Martin Landau on the making of 'Ed Wood'

By Douglas Hyde
Special to

Ed Wood
Johnny Depp, as Ed Wood, and Martin Landau, as Bela Lugosi, in "Ed Wood."
Bela Lugosi
Martin Landau
Tim Burton

LOS ANGELES, California (CNN) -- "Who in the world, outside of Tim Burton, would make an homage, a tribute to Ed Wood ... the worst director in the history of Hollywood?"

The question is posed by "Ed Wood" star Martin Landau, who won an Oscar for playing horror legend Bela Lugosi in the 1994 film. (A special edition DVD of "Ed Wood" is due Tuesday.)

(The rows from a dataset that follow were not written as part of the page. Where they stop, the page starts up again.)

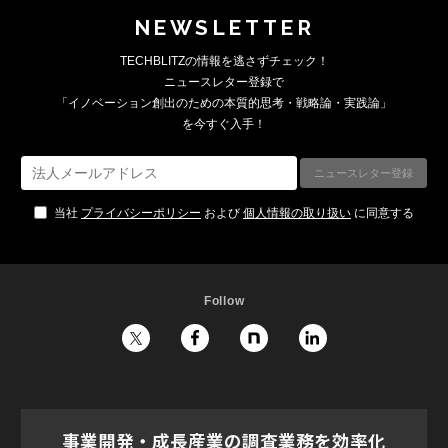
NEWSLETTER
TECHBLITZの情報を逃さずチェック！
ニュースレター登録で
「イノベーション創出のための本質的思考・戦略論・実践論」
を今すぐ入手！
当社
プライバシーポリシー
および
個人情報の取り扱い
に同意する
Follow
事業開発・成長産業の調査業務を効率化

Nobody, it seems, other than Burton would have tackled the tale of the 1950s schlockmeister. And according to Burton himself, nobody but Landau could have played Lugosi.

As Burton notes in his director's commentary on the DVD, Landau's career, like Lugosi's, had its reversals of fortune.

Lugosi had a long fade from his legendary 1931 performance in "Dracula," eventually finding himself working for Wood in comically awful films like "Bride of the Monster" and "Plan Nine from Outer Space."

For Landau, there were highs like Alfred Hitchcock's "North by Northwest" and lows like -- no joke -- "The Harlem Globetrotters on Gilligan's Island."

"Life is a roller coaster," Landau muses in an interview. "There are ups, there are downs, there are hills, there are valleys, peaks and so on. And [Burton] knew that there were some pictures that I did over the years with some directors that should have been turned into guitar picks, and would have been more worthwhile had they been. But he understood that I understood that."

'He has to be Bela Lugosi?'

Some career similarities notwithstanding, Landau wasn't sure at first he could pull off playing Lugosi. "You got a character here who's 74 years old, who is a morphine addict and an alcoholic, who's Hungarian and has incredible mood swings, and that would be difficult," he says. "But [to top it off] he has to be Bela Lugosi?"

Thankfully, help arrived in the form of Hollywood make-up legend Rick Baker. Baker, who won an Academy Award for his work on the film, worked closely with Landau to recreate Lugosi's look.

But the look was only part of it. After Landau and Baker shot a screen test for Burton to look at, the director asked Landau about his impressions. Landau told him he felt he only was able to accurately portray Lugosi for about 10 percent of the screen test performance.

Ed Wood
Depp (center) and Sarah Jessica Parker go over a scene with director Tim Burton (left).

"But I said, 'If I can do it 10 percent of the time, I could do it 100 percent of the time, I've just got to find out how to do it. I'm on board.' And we shook hands," he recalls.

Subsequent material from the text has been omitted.